Universal Investment remains largest AIFM and 3rd-party-ManCo in Luxembourg
Date: 13. May 2019
- Institutional Investors
- Alternative Investments
- Retail Funds
- Real Estate
For the second consecutive year, Universal Investment remains both the largest third-party management company (ManCo) and the largest alternative investment fund manager (AIFM) in Luxembourg.
This is the result of the latest Observatory for Management Companies Barometer 2019, which has recently been published by PwC Luxembourg. The annual study on the market in the Duchy of Luxembourg is the most important reference point in the industry, based on several factors and indicators of the ManCos based there.
As of December 31, 2018, Universal Investment managed assets of around EUR 39.2 billion as AIFM and further EUR 45.4 billion as third-party ManCo. Since December 31, 2017, the volume of AuA has thus increased by 33 percent each. A fantastic success for our team there, as all growth was achieved organically. Defending the pole position appears even more impressive when looking at the surrounding market developments. With the integration of the Luxembourg Sal. Oppenheim branch by Hauck & Aufhäuser and the acquisition of SEB Fund Services by FundRock, competitors were able to achieve immense inorganic growth.

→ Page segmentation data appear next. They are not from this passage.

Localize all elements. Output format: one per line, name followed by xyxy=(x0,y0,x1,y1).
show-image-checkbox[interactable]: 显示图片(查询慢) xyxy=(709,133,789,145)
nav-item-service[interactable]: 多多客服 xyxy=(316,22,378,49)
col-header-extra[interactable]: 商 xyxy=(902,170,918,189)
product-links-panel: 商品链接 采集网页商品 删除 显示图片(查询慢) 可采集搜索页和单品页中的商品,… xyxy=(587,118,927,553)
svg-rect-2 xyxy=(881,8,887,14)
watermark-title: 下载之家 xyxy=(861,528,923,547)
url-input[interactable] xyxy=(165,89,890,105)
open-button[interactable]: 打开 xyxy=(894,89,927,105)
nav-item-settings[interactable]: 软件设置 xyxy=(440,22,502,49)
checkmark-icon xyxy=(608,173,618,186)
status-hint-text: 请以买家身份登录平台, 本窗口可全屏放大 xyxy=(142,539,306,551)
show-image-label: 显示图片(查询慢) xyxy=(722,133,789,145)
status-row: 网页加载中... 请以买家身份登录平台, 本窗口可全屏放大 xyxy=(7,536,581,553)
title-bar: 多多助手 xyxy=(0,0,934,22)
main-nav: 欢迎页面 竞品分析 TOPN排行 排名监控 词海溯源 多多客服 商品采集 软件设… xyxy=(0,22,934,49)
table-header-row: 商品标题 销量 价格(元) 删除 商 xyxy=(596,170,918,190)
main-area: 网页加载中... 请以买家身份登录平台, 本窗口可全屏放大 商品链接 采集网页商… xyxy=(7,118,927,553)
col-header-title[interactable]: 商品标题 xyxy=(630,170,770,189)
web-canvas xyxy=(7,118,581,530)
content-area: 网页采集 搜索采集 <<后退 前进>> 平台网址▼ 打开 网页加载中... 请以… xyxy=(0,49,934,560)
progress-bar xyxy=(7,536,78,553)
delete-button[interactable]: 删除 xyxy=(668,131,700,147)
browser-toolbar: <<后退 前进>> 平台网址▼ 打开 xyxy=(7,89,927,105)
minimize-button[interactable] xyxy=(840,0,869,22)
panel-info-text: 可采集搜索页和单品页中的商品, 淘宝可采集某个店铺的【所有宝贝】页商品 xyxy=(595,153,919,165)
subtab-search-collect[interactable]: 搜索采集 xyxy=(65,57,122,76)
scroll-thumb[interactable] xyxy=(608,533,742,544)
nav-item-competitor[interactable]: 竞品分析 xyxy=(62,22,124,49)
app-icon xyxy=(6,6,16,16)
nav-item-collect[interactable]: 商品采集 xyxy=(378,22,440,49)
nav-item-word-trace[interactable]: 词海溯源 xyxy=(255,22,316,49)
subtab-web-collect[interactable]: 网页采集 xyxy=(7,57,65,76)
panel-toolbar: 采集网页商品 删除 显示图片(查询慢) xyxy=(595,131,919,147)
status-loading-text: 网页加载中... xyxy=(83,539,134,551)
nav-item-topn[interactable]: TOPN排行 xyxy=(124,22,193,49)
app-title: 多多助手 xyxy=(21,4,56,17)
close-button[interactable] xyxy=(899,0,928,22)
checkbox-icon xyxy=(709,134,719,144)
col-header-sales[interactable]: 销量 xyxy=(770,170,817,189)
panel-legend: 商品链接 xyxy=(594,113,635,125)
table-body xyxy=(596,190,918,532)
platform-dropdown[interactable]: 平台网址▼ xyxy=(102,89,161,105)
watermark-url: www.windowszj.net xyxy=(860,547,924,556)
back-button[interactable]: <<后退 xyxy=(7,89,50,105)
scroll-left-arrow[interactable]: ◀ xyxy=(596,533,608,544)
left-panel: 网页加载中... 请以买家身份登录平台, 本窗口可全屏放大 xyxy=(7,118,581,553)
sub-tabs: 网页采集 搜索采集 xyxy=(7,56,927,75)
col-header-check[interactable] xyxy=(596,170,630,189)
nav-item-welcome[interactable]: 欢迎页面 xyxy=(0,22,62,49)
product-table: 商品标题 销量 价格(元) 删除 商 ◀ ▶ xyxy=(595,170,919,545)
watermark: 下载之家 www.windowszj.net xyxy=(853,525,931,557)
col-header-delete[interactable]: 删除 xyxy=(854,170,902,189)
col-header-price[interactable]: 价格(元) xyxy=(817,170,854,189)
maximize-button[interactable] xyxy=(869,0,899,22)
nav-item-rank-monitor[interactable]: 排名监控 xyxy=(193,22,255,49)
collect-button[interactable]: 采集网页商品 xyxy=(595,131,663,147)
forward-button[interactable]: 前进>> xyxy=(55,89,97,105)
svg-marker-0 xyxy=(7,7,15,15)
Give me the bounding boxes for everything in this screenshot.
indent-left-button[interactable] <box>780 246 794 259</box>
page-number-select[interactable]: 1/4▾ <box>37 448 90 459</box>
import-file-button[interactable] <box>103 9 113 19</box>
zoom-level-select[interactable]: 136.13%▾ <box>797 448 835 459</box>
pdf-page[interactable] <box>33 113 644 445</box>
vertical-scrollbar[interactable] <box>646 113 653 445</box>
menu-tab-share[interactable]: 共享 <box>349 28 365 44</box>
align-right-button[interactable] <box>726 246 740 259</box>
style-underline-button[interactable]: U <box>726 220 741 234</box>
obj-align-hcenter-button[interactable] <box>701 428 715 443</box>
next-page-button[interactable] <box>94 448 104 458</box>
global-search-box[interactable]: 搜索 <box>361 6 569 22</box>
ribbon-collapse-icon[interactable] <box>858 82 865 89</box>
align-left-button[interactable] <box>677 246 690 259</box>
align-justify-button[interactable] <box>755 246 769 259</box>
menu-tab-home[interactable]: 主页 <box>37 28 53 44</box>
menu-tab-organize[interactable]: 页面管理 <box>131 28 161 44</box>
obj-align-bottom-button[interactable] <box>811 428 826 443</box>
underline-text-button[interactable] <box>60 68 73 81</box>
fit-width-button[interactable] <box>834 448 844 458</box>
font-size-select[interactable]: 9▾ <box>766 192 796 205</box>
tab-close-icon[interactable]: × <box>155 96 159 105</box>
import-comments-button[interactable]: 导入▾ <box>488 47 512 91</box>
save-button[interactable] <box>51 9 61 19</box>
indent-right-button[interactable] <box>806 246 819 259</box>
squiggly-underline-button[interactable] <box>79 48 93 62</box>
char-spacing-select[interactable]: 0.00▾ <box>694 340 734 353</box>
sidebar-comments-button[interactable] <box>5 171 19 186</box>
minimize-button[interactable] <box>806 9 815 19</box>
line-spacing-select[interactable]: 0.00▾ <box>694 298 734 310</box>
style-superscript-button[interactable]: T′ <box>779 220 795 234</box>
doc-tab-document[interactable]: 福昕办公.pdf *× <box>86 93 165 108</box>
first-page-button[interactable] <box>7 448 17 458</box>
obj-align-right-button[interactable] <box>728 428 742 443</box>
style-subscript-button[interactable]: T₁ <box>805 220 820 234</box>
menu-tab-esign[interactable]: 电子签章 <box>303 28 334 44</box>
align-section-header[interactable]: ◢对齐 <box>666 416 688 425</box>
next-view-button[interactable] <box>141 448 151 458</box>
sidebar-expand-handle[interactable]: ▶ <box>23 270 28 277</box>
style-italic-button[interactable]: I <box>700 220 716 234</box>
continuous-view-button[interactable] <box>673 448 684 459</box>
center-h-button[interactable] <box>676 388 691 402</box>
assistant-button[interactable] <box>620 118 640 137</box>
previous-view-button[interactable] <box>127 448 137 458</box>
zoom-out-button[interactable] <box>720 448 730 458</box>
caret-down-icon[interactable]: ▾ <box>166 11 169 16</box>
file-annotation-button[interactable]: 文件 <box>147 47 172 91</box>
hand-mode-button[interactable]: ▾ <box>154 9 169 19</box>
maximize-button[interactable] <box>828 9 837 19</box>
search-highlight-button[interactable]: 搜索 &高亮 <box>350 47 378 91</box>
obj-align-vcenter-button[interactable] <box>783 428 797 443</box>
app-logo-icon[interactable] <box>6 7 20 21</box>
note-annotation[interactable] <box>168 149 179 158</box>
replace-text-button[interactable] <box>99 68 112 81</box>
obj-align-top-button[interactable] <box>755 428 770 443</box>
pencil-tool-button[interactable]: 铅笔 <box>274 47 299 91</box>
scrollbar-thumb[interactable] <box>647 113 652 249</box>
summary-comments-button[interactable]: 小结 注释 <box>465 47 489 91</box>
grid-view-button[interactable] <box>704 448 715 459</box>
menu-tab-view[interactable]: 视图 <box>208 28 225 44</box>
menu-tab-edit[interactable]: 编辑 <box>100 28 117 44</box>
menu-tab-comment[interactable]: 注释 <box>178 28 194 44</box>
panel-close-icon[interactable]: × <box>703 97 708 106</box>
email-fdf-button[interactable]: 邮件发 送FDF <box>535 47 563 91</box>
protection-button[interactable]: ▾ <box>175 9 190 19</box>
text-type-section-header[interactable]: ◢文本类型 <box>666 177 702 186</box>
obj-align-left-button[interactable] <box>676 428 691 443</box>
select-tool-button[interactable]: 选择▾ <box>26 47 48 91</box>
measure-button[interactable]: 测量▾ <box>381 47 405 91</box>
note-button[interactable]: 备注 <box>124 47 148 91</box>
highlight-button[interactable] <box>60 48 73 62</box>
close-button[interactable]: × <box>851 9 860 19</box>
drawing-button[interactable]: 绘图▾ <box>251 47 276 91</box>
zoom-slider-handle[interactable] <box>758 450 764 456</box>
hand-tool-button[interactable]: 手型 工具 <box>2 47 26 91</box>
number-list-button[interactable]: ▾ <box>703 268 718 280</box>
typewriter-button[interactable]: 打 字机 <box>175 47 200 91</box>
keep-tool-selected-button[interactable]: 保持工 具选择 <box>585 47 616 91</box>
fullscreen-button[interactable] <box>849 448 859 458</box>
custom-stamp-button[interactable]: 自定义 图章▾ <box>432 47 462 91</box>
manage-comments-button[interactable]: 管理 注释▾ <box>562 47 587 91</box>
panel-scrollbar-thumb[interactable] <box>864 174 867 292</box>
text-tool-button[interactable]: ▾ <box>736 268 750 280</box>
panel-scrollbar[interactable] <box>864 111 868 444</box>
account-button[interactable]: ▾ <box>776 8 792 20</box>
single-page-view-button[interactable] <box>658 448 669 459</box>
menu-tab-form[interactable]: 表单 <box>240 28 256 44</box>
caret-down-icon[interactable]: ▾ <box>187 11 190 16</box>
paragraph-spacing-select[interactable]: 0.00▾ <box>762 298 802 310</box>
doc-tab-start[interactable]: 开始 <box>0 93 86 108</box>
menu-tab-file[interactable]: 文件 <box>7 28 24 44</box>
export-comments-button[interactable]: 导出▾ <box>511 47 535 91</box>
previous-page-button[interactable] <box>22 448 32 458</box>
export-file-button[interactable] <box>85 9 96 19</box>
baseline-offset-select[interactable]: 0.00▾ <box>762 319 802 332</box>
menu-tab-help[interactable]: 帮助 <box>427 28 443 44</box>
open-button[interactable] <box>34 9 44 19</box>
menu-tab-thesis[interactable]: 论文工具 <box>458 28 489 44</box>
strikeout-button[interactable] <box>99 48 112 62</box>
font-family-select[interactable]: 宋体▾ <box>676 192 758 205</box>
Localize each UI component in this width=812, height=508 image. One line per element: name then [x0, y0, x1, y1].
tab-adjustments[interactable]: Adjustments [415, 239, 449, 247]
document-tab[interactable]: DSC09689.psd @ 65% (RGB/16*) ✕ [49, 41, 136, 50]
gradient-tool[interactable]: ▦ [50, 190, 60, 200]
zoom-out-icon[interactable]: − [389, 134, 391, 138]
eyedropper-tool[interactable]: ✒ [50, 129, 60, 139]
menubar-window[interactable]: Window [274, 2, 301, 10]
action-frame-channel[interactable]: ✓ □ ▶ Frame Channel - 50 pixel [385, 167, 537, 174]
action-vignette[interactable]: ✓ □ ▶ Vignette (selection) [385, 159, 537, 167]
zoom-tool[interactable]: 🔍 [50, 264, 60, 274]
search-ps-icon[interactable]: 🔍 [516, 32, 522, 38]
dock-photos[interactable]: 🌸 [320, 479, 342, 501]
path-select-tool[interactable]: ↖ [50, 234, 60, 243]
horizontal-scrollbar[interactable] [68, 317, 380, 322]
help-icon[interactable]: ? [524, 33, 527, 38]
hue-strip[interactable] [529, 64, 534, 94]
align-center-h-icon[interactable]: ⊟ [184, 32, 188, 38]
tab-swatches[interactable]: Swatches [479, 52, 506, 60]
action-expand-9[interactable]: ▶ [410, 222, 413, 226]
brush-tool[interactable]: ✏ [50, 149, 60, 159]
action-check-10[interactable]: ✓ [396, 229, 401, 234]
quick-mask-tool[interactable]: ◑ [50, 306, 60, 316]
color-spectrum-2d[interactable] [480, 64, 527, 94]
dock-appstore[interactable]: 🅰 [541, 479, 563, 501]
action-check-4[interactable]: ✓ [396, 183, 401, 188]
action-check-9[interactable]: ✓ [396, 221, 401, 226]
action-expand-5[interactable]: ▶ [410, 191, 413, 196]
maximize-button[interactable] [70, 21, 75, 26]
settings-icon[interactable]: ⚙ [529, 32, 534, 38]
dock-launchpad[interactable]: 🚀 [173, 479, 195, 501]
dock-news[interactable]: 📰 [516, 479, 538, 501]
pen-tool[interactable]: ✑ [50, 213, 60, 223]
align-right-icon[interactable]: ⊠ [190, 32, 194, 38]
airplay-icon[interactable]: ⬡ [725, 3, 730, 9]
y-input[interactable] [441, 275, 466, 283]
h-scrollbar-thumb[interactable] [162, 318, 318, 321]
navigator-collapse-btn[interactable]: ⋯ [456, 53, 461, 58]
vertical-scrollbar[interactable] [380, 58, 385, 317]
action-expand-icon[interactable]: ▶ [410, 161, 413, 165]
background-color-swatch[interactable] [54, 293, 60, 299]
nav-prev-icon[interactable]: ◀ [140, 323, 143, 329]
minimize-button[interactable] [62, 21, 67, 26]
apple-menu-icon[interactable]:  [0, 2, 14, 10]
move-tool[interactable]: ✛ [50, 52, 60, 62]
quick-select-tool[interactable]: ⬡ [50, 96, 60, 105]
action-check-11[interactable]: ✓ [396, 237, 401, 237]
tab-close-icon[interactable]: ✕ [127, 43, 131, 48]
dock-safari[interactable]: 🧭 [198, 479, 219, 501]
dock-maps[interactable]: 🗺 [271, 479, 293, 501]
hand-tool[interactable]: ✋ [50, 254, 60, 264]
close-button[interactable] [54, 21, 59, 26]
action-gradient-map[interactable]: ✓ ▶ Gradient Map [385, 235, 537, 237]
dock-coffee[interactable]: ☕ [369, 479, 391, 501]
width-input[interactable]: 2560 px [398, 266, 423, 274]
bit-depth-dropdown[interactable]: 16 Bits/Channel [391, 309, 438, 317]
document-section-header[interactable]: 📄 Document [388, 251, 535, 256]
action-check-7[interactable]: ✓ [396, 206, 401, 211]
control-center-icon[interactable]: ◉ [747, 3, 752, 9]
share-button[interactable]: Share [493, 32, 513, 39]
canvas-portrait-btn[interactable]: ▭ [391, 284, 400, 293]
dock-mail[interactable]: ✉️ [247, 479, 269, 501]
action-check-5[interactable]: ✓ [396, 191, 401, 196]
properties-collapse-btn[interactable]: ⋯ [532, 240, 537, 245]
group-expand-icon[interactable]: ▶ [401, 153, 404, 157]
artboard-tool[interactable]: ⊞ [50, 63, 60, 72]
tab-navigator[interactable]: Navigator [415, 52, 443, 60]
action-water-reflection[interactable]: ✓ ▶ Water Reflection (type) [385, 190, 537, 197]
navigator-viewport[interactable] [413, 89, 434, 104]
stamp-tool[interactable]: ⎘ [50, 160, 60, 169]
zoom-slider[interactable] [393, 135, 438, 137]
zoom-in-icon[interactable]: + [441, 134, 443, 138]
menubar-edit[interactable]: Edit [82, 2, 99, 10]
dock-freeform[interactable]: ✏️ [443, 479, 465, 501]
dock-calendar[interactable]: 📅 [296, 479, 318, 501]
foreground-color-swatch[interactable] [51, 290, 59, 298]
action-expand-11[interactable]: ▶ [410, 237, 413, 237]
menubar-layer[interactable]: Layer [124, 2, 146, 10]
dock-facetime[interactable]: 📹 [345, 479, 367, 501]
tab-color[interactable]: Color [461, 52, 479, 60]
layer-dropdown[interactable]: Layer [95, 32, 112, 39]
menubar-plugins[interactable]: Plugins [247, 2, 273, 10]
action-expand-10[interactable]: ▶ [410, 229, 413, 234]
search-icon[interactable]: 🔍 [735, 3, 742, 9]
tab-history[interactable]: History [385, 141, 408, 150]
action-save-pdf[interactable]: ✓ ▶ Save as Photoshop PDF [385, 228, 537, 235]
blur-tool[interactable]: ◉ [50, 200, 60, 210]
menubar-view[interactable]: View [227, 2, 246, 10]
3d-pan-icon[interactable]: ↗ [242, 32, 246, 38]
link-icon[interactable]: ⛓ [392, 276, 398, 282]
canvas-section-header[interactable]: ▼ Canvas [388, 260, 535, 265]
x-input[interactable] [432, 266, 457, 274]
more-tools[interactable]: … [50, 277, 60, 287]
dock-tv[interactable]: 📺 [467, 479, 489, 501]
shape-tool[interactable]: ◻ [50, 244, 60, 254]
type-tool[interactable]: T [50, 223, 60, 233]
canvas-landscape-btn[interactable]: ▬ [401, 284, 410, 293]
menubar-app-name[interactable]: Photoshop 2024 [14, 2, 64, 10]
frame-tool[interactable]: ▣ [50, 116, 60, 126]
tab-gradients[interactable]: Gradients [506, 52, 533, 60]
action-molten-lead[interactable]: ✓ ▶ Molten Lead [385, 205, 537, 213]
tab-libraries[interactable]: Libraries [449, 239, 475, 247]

For Universal Investment, the site in Luxembourg has developed into an elementary building block for the further development of our international business. Particularly the growing demand for alternative asset classes such as private equity, debt funds, real estate or REITs is driving growth. But national and international fund initiators will also find the right structures via the Luxembourg platform to offer investors exciting fund strategies.
The entire barometer with many other interesting facts and figures on the Luxembourg ManCo market can be viewed on PwC Luxembourg's website.